Pero ni las recaídas de Françoise , ni la ausencia de un milagro que pudiera curar el desgarro, le llevan al hundimiento. Acepta en el sufrir “una gracia desconocida” y sólo espera mantener una presencia hecha de amor y silencio ante una vida “sin historia”. Y en la mirada perdida de la niña reconoce lo más parecido a Cristo: la inocencia sufriente que representa a todos los niños del mundo.

En las referencias a la hija enferma se advierte la profundidad de una fe que atravesaba el desencanto de los días que se prolongaban y se hace plegaria. El rostro desfigurado de la niña forma parte de la comunidad de sufrimiento en que se había convertido la Europa en guerra, donde había que ser de veras cristiano y mirar sin bajar los ojos. Así entendía Mounier la que consideraba una “sólida fidelidad” a los contemporáneos.

Hasta el final siguió mostrando conmoción amiga y fraterna ante los sufrimientos: “Déjeme unirme tardíamente a todos sus amigos para llevar a su pena la fraternal simpatía de todos los que le deben un rayo de luz espiritual”, escribe a Berdiaeff, en 1947, a raíz de la muerte de su esposa. Y a la viuda de su muy querido Jacques Lefrancq, con exquisito respeto por el claroscuro de la fe, le habla de la suya “en otra forma de vida” y pide que acepte “la presencia invisible” de aquel a quien ambos han conocido y admirado.

También la soledad

Podríamos citar más largamente anotaciones sobre el sufrir y la atención que merecen otros en las horas de dolor. Nos limitaremos a su deseo de romper la soledad; ”Mis dos misterios más próximos- escribe a alguien muy probado en su salud – sois Françoise y tú, misteriosamente parientes del silencio. Y existe ya ese sentimiento que siempre hace más bien daño cuando se da uno cuenta de que han pasado días enteros sin pensar en ello, sin ser su padre y su madre sosteniéndola en su soledad mediante una especie de vigilancia continua del corazón (…) Es un poco la misma tristeza culpable la que recibo en el corazón cuando me viene la sensación de que no soy lo que podrías esperar de mí. Quizá sea por no saber exactamente lo que esperas, qué silencios te pesan y qué silencios no te pesan”.

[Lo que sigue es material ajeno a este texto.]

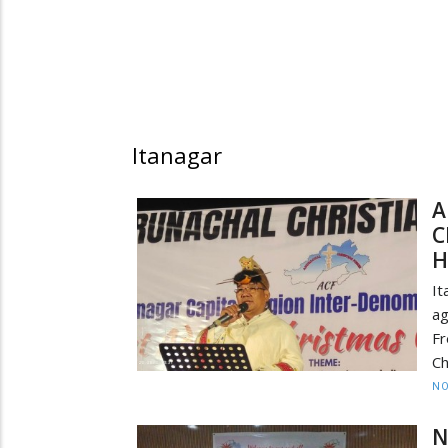
Itanagar
A
C
H
It
ag
Fr
Ch
NO
N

Mounier había pensado en la necesidad humana de superar el individualismo que encierra para hacerse cargo de los otros. A su juicio, mostrar el dolor que sentimos por no llegar a compartir como quisiéramos el del prójimo expresa insuperablemente la calidad personal. Pero el pensador del personalismo comunitario, que no desistió nunca de la llamada a ser en comunidad, no oculta que ser persona supone también aceptar una misteriosa e incurable soledad.

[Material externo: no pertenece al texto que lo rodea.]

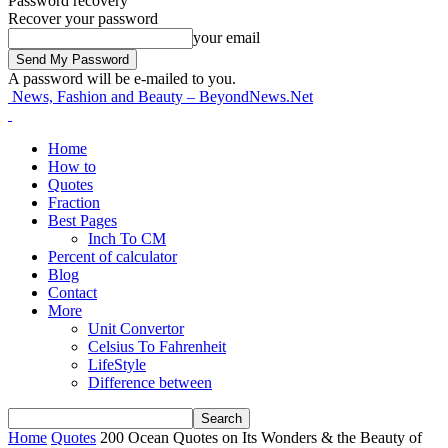
Password recovery
Recover your password
your email
A password will be e-mailed to you.
News, Fashion and Beauty – BeyondNews.Net
Home
How to
Quotes
Fraction
Best Pages
Inch To CM
Percent of calculator
Blog
Contact
More
Unit Convertor
Celsius To Fahrenheit
LifeStyle
Difference between
Home
Quotes
200 Ocean Quotes on Its Wonders & the Beauty of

En 1934, en tiempos en que conoció la prisión y un proceso injusto, había escrito para la revista por la que se desveló hasta el final esta observación: “Cuanto más alta es la calidad de nuestra vida personal. Más ampliamente abre sus abismos la soledad. Por eso, el lugar que se le da es, quizá, la mejor medida del hombre”. No es difícil pensar que su manera de concebir el misterio del ser personal hizo compatibles en él, en su propio vivir, un respeto sin quiebras a la intimidad-soledad de cada persona y una singular cercanía a quienes padecen soledades que agravan el sufrimiento.